Di Gaza, militer Israel telah membangun koridor untuk memisahkan wilayah yang berada di bawah kendali Hamas.
Baca Juga: Jet Tempur Hendak Mengebom Gaza, tapi Malah Menghantam Permukiman Zionis Israel juga menolak untuk mundur dari beberapa wilayah di Lebanon setelah gencatan senjata dengan Hizbullah tahun lalu, dan merebut zona penyangga di Suriah selatan setelah Presiden Bashar al-Assad digulingkan.
"Tidak seperti di masa lalu, Pasukan Pertahanan Israel (IDF) tidak mengevakuasi wilayah yang telah dibersihkan dan direbut," kata Katz dalam sebuah pernyataan.
"IDF akan tetap berada di zona keamanan sebagai penyangga antara musuh dan komunitas [Israel] dalam situasi sementara atau permanen apa pun di Gaza—seperti di Lebanon dan Suriah," lanjut pernyataan Katz, seperti dikutip dari
BBC, Jumat (18/4/2025).
Pasukan Israel telah menguasai lebih dari separuh wilayah Gaza dalam serangan baru menyusul gagalnya gencatan senjata dan terhentinya negosiasi pembebasan sandera bulan lalu.
IDF telah melanjutkan serangan udara di Gaza untuk meningkatkan tekanan pada Hamas agar membebaskan sandera yang tersisa yang ditawan selama serangan yang dipimpin Hamas pada 7 Oktober 2023 di Israel selatan.
Katz juga menyatakan bahwa Israel akan memblokir semua bantuan kemanusiaan untuk memasuki Gaza.
"Tidak ada bantuan kemanusiaan yang akan diizinkan masuk ke Gaza," katanya di X.
"Mencegah bantuan kemanusiaan memasuki daerah kantong itu merupakan salah satu alat tekanan utama yang menghentikan Hamas menggunakan cara ini terhadap penduduk," imbuh dia.
Sikap Israel dapat semakin mempersulit negosiasi dengan Hamas mengenai gencatan senjata di daerah kantong Palestina tersebut dan pembebasan sandera yang tersisa.

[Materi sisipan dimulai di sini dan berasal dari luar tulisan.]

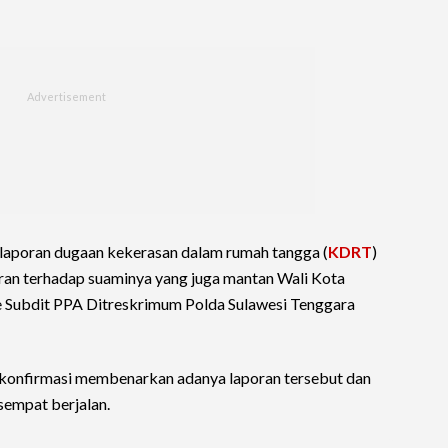
laporan dugaan kekerasan dalam rumah tangga (
KDRT
)
mran terhadap suaminya yang juga mantan Wali Kota
e Subdit PPA Ditreskrimum Polda Sulawesi Tenggara
ikonfirmasi membenarkan adanya laporan tersebut dan
empat berjalan.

Palestina, serta Lebanon dan Suriah, menganggap kehadiran pasukan Israel sebagai pendudukan militer yang melanggar hukum internasional.

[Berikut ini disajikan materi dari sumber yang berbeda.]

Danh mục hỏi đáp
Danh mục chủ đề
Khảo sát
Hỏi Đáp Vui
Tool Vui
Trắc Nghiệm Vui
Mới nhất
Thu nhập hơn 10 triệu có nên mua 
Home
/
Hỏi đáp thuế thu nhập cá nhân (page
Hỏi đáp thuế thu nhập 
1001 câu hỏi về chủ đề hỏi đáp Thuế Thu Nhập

Pada hari Rabu, pejabat kesehatan Palestina melaporkan bahwa serangan Israel di Gaza menewaskan 22 orang, termasuk seorang gadis berusia di bawah satu tahun.
Lebih dari 50.000 warga Palestina telah tewas di Gaza, menurut otoritas Palestina, sejak Israel melancarkan operasi militernya sebagai tanggapan atas serangan Hamas.

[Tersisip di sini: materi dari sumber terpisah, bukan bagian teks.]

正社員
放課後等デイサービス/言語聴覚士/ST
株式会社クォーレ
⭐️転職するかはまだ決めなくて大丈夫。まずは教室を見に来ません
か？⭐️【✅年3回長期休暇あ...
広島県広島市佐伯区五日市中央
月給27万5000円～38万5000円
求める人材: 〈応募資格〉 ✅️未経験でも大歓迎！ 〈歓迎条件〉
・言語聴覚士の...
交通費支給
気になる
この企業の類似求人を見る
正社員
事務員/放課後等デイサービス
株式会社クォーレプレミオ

Hamas telah menyatakan bahwa mereka tidak akan membebaskan sandera yang tersisa tanpa gencatan senjata permanen dan penarikan penuh pasukan Israel dari Gaza.
Otoritas Israel telah melaporkan bahwa 59 sandera masih berada di Gaza, dengan 24 orang diyakini masih hidup.
Puluhan lainnya sebelumnya dibebaskan melalui perjanjian gencatan senjata atau kesepakatan terpisah.
Organisasi yang mewakili keluarga para sandera menuduh pemerintah Israel memprioritaskan kontrol teritorial atas nyawa para sandera, meskipun sebelumnya berjanji untuk mengutamakan para sandera.